Rep. Luis V. Gutierrez, who is also chairman of the Congressional Hispanic Caucus's Task Force on Immigration, discusses Republican candidates' proposals to legalize but deny citizenship to immigrants.
Unfortunately for voters, Republican candidates and office holders are convinced that 10 to 11 million people can be forced out of the United States. That is a population roughly the size of Ohio or Georgia. Two-thirds of the 10-11 million immigrants living here illegally have been here more than a decade and about half have children, most of whom are U.S. citizens themselves. Even in the greatest recession of our lifetimes, when jobs are hard to find for everyone and illegal immigration has slowed to a trickle and states are passing harsher and harsher laws, not many of these 10-11 million immigrants are choosing to "self-deport," to use Mitt Romney's phrase.

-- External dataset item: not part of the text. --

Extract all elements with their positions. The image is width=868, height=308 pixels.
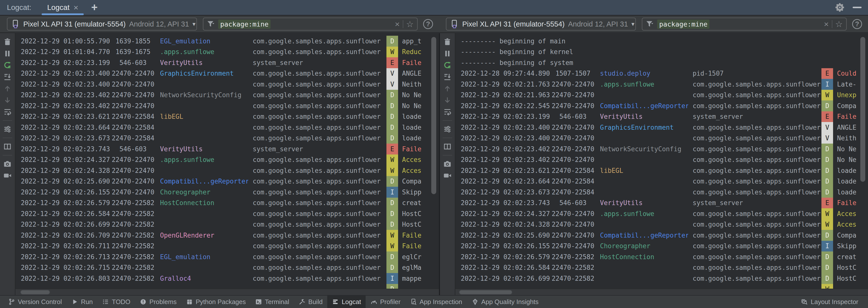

American voters are much more practical than Republican lawmakers and candidates. Even those who wish 10-11 million people will leave the U.S. realize that it is not going to happen. They are right. The Republican approach to the immigration issue rests on pure fantasy.
So what do you do with a population of 10-11 million people who live, work, and have families in the U.S.? Most Democrats and most voters want to get them into the system, on-the-books, and complying with the law. To do this, proposals have been put forth to force immigrants to pay fines, pass criminal background checks and other screenings, learn English, and live in a probationary period for a time in order to earn the ability to avoid deportation and eventually apply to be a "Legal Permanent Resident" (which allows you to ultimately apply to become a citizen after a number of years). This eliminates the black market, makes enforcement much more efficient, weeds out serious criminals, allows honest employers to retain and hire a legal workforce, and ensures that labor laws, taxation and a number of other rules are applied evenly across the board.